Post  dhula on Wed 31 Mar 2010, 9:31 pm

Read a post in the 12000 km service that talked about doing the TB's and letting the dealer/mechanic do it. Considering some of the other post in that thread related to costs etc I thought I'd post this up for those interested how to do it. (did a search and couldn't find anything similar - hope I haven't doubled up)
This is on a GSX650F so if you have a S model or neked bandit you can disregard any reference to fairings. The gauges are different also, but the info regarding the readout/display is the same

Disclaimer:
Before I start I have to say that I have taken all care to create this how to but I will not take any responsibility if you decide to use this info to do it yourself and cock it up causing the bike to have to visit a shop for repairs.
If you are not confident - DON'T DO IT

Righto.

First thing to do is to check that the TPS is adjusted correctly.
1. Create a lot of slack in the throttle cable. Your user manual will show you how to do this adjustment
2. Remove the RH side cover and find the dealer plug.


3. Remove the protective cap form the dealer plug and put the bike into dealer mode. I use a split pin (you'll notice I have covered the end of it to reduce the chance of shorts) but you can buy a dealer switch from Suzuki at a price around $30 AUD. NOTE: If the pic below dos not make sence for the pin location please say so and I'll explain it better.

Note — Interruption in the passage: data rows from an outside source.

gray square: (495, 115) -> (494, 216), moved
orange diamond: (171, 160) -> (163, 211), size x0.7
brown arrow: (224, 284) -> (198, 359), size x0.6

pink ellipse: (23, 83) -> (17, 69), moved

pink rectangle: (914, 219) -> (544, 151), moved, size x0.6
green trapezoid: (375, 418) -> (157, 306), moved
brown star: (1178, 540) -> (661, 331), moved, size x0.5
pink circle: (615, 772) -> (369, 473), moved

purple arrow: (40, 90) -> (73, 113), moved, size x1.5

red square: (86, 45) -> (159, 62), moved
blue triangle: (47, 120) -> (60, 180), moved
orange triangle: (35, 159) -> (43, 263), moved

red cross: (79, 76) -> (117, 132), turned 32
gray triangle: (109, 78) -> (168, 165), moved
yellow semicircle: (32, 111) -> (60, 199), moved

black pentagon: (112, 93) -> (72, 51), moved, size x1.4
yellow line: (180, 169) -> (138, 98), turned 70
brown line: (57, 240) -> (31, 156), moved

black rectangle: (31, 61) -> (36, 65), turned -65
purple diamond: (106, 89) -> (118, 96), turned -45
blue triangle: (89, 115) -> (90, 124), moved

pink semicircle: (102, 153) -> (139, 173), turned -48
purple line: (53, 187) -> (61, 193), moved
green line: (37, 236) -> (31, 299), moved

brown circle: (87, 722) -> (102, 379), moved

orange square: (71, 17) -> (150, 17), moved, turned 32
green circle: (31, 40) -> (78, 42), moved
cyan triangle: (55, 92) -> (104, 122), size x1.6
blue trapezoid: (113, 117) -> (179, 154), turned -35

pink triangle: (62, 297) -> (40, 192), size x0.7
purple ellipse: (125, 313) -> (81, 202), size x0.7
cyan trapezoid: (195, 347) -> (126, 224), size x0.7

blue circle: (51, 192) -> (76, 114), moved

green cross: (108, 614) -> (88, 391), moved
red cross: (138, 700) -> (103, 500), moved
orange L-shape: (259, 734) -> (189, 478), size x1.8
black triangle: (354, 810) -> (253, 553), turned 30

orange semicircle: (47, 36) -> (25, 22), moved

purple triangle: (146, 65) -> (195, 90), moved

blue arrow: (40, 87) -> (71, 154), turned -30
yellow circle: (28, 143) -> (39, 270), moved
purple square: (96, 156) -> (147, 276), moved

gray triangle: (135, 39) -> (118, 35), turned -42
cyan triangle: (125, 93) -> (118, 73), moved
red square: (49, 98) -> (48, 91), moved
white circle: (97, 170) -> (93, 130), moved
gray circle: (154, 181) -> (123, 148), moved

4. Turn on the ignition and the dash should show something like this


You'll notice mine shows a _C00. This indicates my TPS needs adjusting. The following is a 'at home' way to do it but to get it spot on you'll either need to take it to a Suzuki dealer and ask them to do it for you or buy SDS
5. Remove the LH fairing and find the TPS


6. Loosen the TPS (DO NOT remove it from the bike). you'll need a TORX fitting T20H (it's the one with the hole in the middle) and it can be rotated to adjust the reading on the dash. It is a finiky, fiddly prick of a job to get right but in the end you need the dash readout to look like this when you have finished and have tightened the TPS (not to tight only by hand. I use a screwdriver type tool).


Now onto the TB balance.

NOTE: Leave the bike in dealer mode. If you have started here and not done the TPS check/adjust, put the bike into dealer mode as per step 2-3 above.
1. Remove the tank (you user manual should show you how). to expose the inner workings


2. Locate the IAP sensor


You need to unplug this and remove it with the hoses that are attached to it. This is what you are removing


You can just unplug the IAP sensor and disconnect all the hoses from the engine (those small barbs on the engine will become the test points for the balance tool) but I've said to remove it all so it is easier to see what you are doing, that's all
3. Hook up your balancing tool. I use a Morgan carbtune as I find it the easiest to use and there is no maintenance that goes with it. It is up to you what you use tho.
Locate the adjusting screws for each TB. Here is a pic of cylinder 2


and cylinder 3


Use a torch and take your time, you will find them.
4. Make some kind of thing up to hold your tank above the bike so you can access the adjusters while the bike is running. Here is what mine looks like all ready to go. Nothing pretty, but it works and is safe and secure.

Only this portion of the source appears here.